- Born: 1958 (age 67–68) Đồng Tháp, Vietnam
- Citizenship: Vietnam
- Occupation: Property developer
- Organisation: Novaland

= Bùi Thành Nhơn =

Vietnamese businessman

Bùi Thành Nhơn (born 1958) is a Vietnamese businessman and property developer billionaire. In 2016, he was listed as the 4th richest man in Vietnam, after Phạm Nhật Vượng, Trịnh Văn Quyết and Trần Đình Long.

He is currently the Chairman of Novaland Group.

==Biography==
Bùi Thành Nhơn was born in 1958 in Long Khánh A commune, Hồng Ngự district, Đồng Tháp.

He holds a bachelor's degree in veterinary medicine, and a bachelor's degree in advanced business administration (from HSB Tuck School of Business in Dartmouth, Hanover, Germany).

==Career==
From 1981 to 1983, Nhơn worked at the Agriculture Department of the People's Committee of Nhà Bè District, Ho Chi Minh City.

From 1983 to 1992, he worked at Level I Animal Husbandry and Veterinary Materials Company, Ho Chi Minh City.

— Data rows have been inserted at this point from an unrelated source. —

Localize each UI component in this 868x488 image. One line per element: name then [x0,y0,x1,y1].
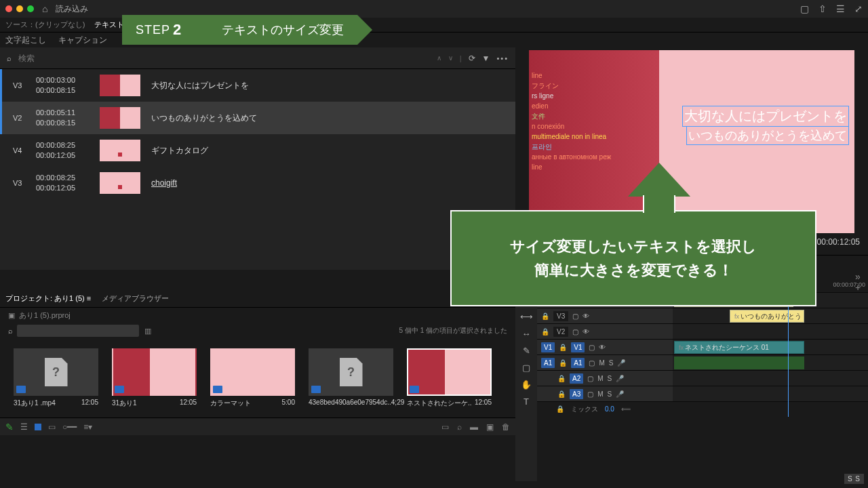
workspace-tab[interactable]: 読み込み [56,3,88,15]
menu-icon[interactable]: ☰ [836,3,845,14]
thumbnail [100,75,140,96]
thumbnail [100,107,140,129]
mix-track[interactable]: 🔒ミックス0.0⟸ [537,401,868,416]
slip-tool-icon[interactable]: ↔ [522,329,531,339]
rectangle-tool-icon[interactable]: ▢ [522,363,530,373]
track-a1[interactable]: A1🔒A1▢MS🎤 [537,354,868,370]
program-canvas[interactable]: lineフラインrs ligneedien文件n conexiónmultime… [529,50,854,233]
prev-icon[interactable]: ∧ [437,54,441,62]
project-tabs: プロジェクト: あり1 (5) ≡ メディアブラウザー [0,290,515,308]
text-tab[interactable]: テキスト [94,20,124,30]
razor-tool-icon[interactable]: ⟷ [520,312,533,322]
folder-icon[interactable]: ▥ [144,327,151,336]
zoom-slider[interactable]: ○━━ [62,422,77,432]
track-v3[interactable]: 🔒V3▢👁 fxいつものありがとう [537,308,868,323]
source-tab[interactable]: ソース：(クリップなし) [5,20,85,30]
list-view-icon[interactable]: ☰ [20,422,28,432]
window-controls[interactable] [5,5,34,12]
project-tab[interactable]: プロジェクト: あり1 (5) ≡ [5,293,91,304]
refresh-icon[interactable]: ⟳ [469,54,475,63]
track-v2[interactable]: 🔒V2▢👁 [537,323,868,339]
bin-item[interactable]: ? 43e8bed490a6e0e7954dc..4;29 [309,348,393,418]
thumbnail [100,140,140,161]
trash-icon[interactable]: 🗑 [502,422,510,432]
bin-item[interactable]: ネストされたシーケ..12:05 [407,348,492,418]
hand-tool-icon[interactable]: ✋ [521,380,532,390]
track-a2[interactable]: 🔒A2▢MS🎤 [537,370,868,386]
pen-tool-icon[interactable]: ✎ [523,346,530,356]
search-icon: ⌕ [8,327,13,335]
program-duration: 00:00:12:05 [817,237,860,247]
search-icon: ⌕ [7,54,12,62]
project-search-input[interactable] [17,325,139,337]
title-text-selected[interactable]: 大切な人にはプレゼントを [682,106,849,127]
freeform-icon[interactable]: ▭ [48,422,56,432]
folder-icon: ▣ [8,311,15,320]
text-row[interactable]: V2 00:00:05:1100:00:08:15 いつものありがとうを込めて [0,102,515,134]
text-row[interactable]: V4 00:00:08:2500:00:12:05 ギフトカタログ [0,134,515,167]
new-item-icon[interactable]: ▣ [486,422,494,432]
fullscreen-icon[interactable]: ⤢ [854,3,863,14]
find-icon[interactable]: ⌕ [457,422,462,432]
selection-info: 5 個中 1 個の項目が選択されました [399,326,507,336]
subtitle-text-selected[interactable]: いつものありがとうを込めて [686,126,849,145]
search-input[interactable] [18,54,430,63]
text-row[interactable]: V3 00:00:03:0000:00:08:15 大切な人にはプレゼントを [0,69,515,102]
callout-box: サイズ変更したいテキストを選択し簡単に大きさを変更できる！ [450,210,816,306]
share-icon[interactable]: ⇧ [818,3,827,14]
media-browser-tab[interactable]: メディアブラウザー [102,293,169,304]
type-tool-icon[interactable]: T [524,396,529,407]
track-a3[interactable]: 🔒A3▢MS🎤 [537,386,868,401]
icon-view-icon[interactable] [35,424,41,430]
offline-media-text: lineフラインrs ligneedien文件n conexiónmultime… [532,70,611,172]
home-icon[interactable]: ⌂ [42,3,47,14]
filter-icon[interactable]: ▼ [482,54,490,63]
sort-icon[interactable]: ≡▾ [83,422,92,432]
project-toolbar: ✎ ☰ ▭ ○━━ ≡▾ ▭ ⌕ ▬ ▣ 🗑 [0,418,515,435]
text-row[interactable]: V3 00:00:08:2500:00:12:05 choigift [0,167,515,199]
project-search-row: ⌕ ▥ 5 個中 1 個の項目が選択されました [0,323,515,339]
bin-item[interactable]: 31あり112:05 [112,348,197,418]
automate-icon[interactable]: ▭ [441,422,449,432]
side-controls[interactable]: »+ [848,271,868,293]
text-list: V3 00:00:03:0000:00:08:15 大切な人にはプレゼントを V… [0,69,515,270]
panel-resizer[interactable] [0,270,515,290]
thumbnail [100,172,140,194]
project-bin: ? 31あり1 .mp412:05 31あり112:05 カラーマット5:00 … [0,339,515,418]
text-search-bar: ⌕ ∧ ∨ | ⟳ ▼ ••• [0,47,515,69]
pen-icon[interactable]: ✎ [5,422,14,432]
bin-item[interactable]: カラーマット5:00 [210,348,295,418]
ss-badge: S S [844,474,864,484]
quick-export-icon[interactable]: ▢ [800,3,809,14]
track-v1[interactable]: V1🔒V1▢👁 fxネストされたシーケンス 01 [537,339,868,354]
more-icon[interactable]: ••• [496,54,509,62]
bin-item[interactable]: ? 31あり1 .mp412:05 [14,348,98,418]
new-bin-icon[interactable]: ▬ [470,422,478,432]
caption-tab[interactable]: キャプション [58,35,107,46]
project-path: ▣ あり1 (5).prproj [0,308,515,323]
step-banner: STEP 2 テキストのサイズ変更 [122,15,357,45]
next-icon[interactable]: ∨ [448,54,453,62]
transcript-tab[interactable]: 文字起こし [5,35,46,46]
arrow-up-icon [628,163,690,197]
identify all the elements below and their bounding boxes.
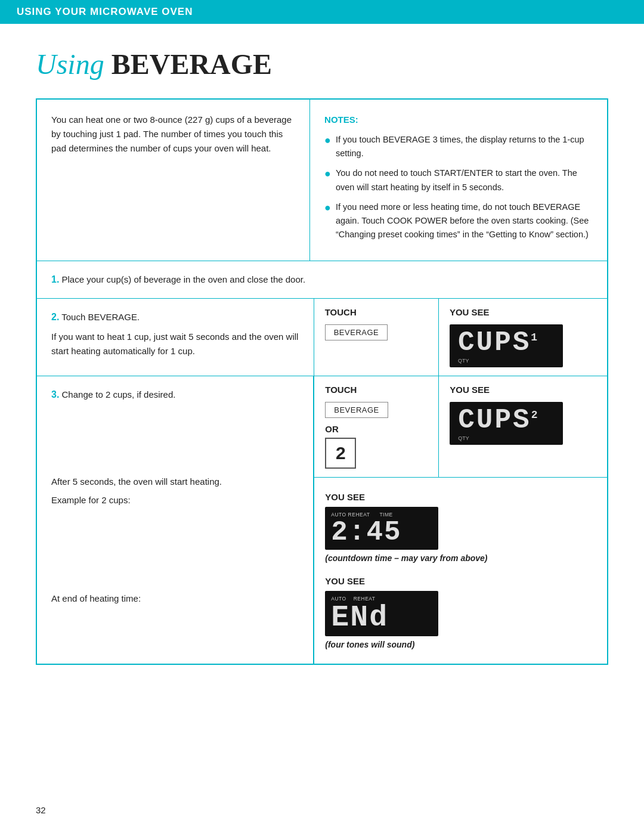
step2-sub-text: If you want to heat 1 cup, just wait 5 s… [51, 330, 299, 358]
step1-number: 1. [51, 274, 59, 284]
step3-lcd-sup: 2 [531, 409, 540, 421]
note-text-2: You do not need to touch START/ENTER to … [336, 166, 593, 194]
you-see-label-2: YOU SEE [325, 576, 596, 586]
step2-number: 2. [51, 312, 59, 322]
step2-lcd-display: CUPS1 QTY [450, 324, 563, 367]
step2-right: TOUCH BEVERAGE YOU SEE CUPS1 QTY [314, 299, 607, 376]
step3-touch-header: TOUCH [325, 385, 357, 395]
step2-main-text: Touch BEVERAGE. [61, 312, 140, 322]
end-section: YOU SEE AUTO REHEAT ENd (four tones will… [314, 575, 607, 664]
intro-right: NOTES: ● If you touch BEVERAGE 3 times, … [310, 100, 607, 261]
timer-section: YOU SEE AUTO REHEAT TIME 2:45 (countdown… [314, 486, 607, 575]
timer-caption: (countdown time – may vary from above) [325, 553, 596, 563]
step2-row: 2. Touch BEVERAGE. If you want to heat 1… [37, 299, 607, 376]
main-section: You can heat one or two 8-ounce (227 g) … [36, 98, 608, 665]
step2-lcd-text: CUPS1 [458, 329, 555, 357]
lcd-timer: AUTO REHEAT TIME 2:45 [325, 507, 438, 550]
page-title: Using BEVERAGE [36, 48, 608, 80]
lcd-end-text: ENd [331, 603, 432, 633]
bottom-see-section: YOU SEE AUTO REHEAT TIME 2:45 (countdown… [314, 478, 607, 664]
step3-left: 3. Change to 2 cups, if desired. After 5… [37, 376, 314, 664]
lcd-end: AUTO REHEAT ENd [325, 591, 438, 636]
note-text-3: If you need more or less heating time, d… [336, 200, 593, 242]
page-content: Using BEVERAGE You can heat one or two 8… [0, 24, 644, 701]
step2-beverage-button[interactable]: BEVERAGE [325, 324, 388, 340]
note-item-3: ● If you need more or less heating time,… [324, 200, 593, 242]
step3-or-text: OR [325, 424, 339, 434]
step3-touch-see: TOUCH BEVERAGE OR 2 YOU SEE CUPS2 QTY [314, 376, 607, 478]
step3-lcd-text: CUPS2 [458, 407, 555, 434]
step3-lcd-qty: QTY [458, 435, 555, 441]
step2-lcd-qty: QTY [458, 358, 555, 364]
step3-right: TOUCH BEVERAGE OR 2 YOU SEE CUPS2 QTY [314, 376, 607, 664]
note-item-2: ● You do not need to touch START/ENTER t… [324, 166, 593, 194]
intro-row: You can heat one or two 8-ounce (227 g) … [37, 100, 607, 261]
you-see-label-1: YOU SEE [325, 492, 596, 502]
note-bullet-2: ● [324, 166, 331, 181]
notes-title: NOTES: [324, 113, 593, 127]
note-text-1: If you touch BEVERAGE 3 times, the displ… [336, 133, 593, 160]
step1-row: 1. Place your cup(s) of beverage in the … [37, 261, 607, 299]
step2-left: 2. Touch BEVERAGE. If you want to heat 1… [37, 299, 314, 376]
page-number: 32 [36, 805, 46, 815]
intro-left: You can heat one or two 8-ounce (227 g) … [37, 100, 310, 261]
step3-lcd-display: CUPS2 QTY [450, 402, 563, 445]
title-using: Using [36, 48, 104, 80]
step2-touch-header: TOUCH [325, 307, 357, 317]
lcd-timer-text: 2:45 [331, 519, 432, 546]
note-item-1: ● If you touch BEVERAGE 3 times, the dis… [324, 133, 593, 160]
header-title: USING YOUR MICROWAVE OVEN [17, 6, 193, 18]
step1-text: Place your cup(s) of beverage in the ove… [62, 274, 306, 284]
bottom-end-text: At end of heating time: [51, 592, 299, 606]
step2-touch-see: TOUCH BEVERAGE YOU SEE CUPS1 QTY [314, 299, 607, 376]
step2-touch-col: TOUCH BEVERAGE [314, 299, 439, 376]
step3-text: Change to 2 cups, if desired. [62, 389, 176, 400]
step3-row: 3. Change to 2 cups, if desired. After 5… [37, 376, 607, 664]
title-beverage: BEVERAGE [112, 48, 272, 80]
step3-num-box[interactable]: 2 [325, 438, 356, 469]
step2-see-header: YOU SEE [450, 307, 490, 317]
header-bar: USING YOUR MICROWAVE OVEN [0, 0, 644, 24]
bottom-heat-text: After 5 seconds, the oven will start hea… [51, 474, 299, 508]
note-bullet-3: ● [324, 200, 331, 215]
step2-lcd-sup: 1 [531, 332, 539, 343]
step3-beverage-button[interactable]: BEVERAGE [325, 402, 388, 418]
intro-left-text: You can heat one or two 8-ounce (227 g) … [51, 114, 292, 153]
step3-touch-col: TOUCH BEVERAGE OR 2 [314, 376, 439, 477]
step3-see-col: YOU SEE CUPS2 QTY [439, 376, 607, 477]
step3-number: 3. [51, 389, 59, 400]
note-bullet-1: ● [324, 133, 331, 148]
step3-see-header: YOU SEE [450, 385, 490, 395]
step2-see-col: YOU SEE CUPS1 QTY [439, 299, 607, 376]
end-caption: (four tones will sound) [325, 640, 596, 649]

In 1992, he founded Thành Nhơn Trading Company Limited. At that time, the company's main activities included selling veterinary drugs, pharmaceutical materials, and chemicals.

In 2007, Thành Nhơn Trading Company Limited was restructured into two units: Anova Joint Stock Company and No Va Real Estate Investment Group Joint Stock Company (Novaland). Novaland operates mainly in the real estate industry. Nhơn has been the Chairman of Novaland since then.

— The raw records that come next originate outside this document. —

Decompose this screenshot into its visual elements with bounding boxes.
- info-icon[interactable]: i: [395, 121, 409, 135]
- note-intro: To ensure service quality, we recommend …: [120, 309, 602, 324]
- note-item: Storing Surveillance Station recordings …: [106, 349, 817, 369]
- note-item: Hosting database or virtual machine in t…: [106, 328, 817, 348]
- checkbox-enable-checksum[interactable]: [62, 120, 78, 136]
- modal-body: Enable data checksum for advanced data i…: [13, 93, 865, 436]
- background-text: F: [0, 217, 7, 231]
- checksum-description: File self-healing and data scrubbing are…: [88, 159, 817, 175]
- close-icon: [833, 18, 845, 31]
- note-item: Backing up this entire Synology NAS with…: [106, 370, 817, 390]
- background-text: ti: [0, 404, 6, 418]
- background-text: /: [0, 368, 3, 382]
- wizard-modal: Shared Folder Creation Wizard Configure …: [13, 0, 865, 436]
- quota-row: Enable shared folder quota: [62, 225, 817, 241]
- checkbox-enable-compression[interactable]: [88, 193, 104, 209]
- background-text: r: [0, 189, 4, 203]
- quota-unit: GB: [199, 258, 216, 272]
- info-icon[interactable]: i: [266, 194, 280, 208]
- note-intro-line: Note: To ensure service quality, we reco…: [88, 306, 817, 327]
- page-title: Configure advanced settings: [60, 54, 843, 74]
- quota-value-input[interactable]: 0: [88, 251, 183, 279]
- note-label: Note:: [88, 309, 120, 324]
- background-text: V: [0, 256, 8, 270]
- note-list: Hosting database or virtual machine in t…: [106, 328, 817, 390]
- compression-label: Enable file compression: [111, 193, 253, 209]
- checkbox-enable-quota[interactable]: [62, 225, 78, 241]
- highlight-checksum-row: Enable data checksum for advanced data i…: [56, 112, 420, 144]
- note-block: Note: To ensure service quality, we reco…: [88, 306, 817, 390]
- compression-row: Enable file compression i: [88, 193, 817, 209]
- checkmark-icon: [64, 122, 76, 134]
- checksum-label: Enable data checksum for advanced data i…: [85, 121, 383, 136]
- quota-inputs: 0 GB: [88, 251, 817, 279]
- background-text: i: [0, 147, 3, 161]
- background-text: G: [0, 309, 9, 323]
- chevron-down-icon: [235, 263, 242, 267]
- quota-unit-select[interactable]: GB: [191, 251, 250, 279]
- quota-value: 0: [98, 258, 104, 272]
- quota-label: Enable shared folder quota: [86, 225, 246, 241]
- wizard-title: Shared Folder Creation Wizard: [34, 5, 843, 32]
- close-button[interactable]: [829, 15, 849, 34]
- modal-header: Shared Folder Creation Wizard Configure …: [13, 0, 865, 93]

On December 28, 2016, Novaland was officially listed on Vietnam's stock market – with the stock code "NVL" on Ho Chi Minh Stock Exchange (HOSE). At that time, Novaland's equity was VND29,500 billion (about $1.3 billion), making it the 2nd largest real estate company, just behind Vingroup. That same year, Nhơn was recognized by Vietnamnet as the 4th richest person in Vietnam, after Phạm Nhật Vượng, Trịnh Văn Quyết and Trần Đình Long.

==Personal life==
Nhơn is married to Cao Thị Ngọc Sương.

The couple have two children, one of whom is Bùi Cao Nhật Quân.